Start of Block

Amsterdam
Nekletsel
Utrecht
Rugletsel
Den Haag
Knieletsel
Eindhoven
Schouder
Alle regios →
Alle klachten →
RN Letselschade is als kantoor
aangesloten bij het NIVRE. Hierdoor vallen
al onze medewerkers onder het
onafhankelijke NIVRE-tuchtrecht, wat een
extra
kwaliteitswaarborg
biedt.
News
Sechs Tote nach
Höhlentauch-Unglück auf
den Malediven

End of Block
Start of Block

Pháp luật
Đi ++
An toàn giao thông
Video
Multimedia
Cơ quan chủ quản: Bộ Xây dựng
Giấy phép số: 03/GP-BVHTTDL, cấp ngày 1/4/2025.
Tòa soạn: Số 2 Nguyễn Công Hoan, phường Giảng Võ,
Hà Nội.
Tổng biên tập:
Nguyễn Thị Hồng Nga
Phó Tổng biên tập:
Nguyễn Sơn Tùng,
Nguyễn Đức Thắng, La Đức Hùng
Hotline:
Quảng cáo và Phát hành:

End of Block

Problem details:
Using the records above, report each line that contains the word "Nguyễn" by copying it.

Result for this exercise:
Tòa soạn: Số 2 Nguyễn Công Hoan, phường Giảng Võ,
Nguyễn Thị Hồng Nga
Nguyễn Sơn Tùng,
Nguyễn Đức Thắng, La Đức Hùng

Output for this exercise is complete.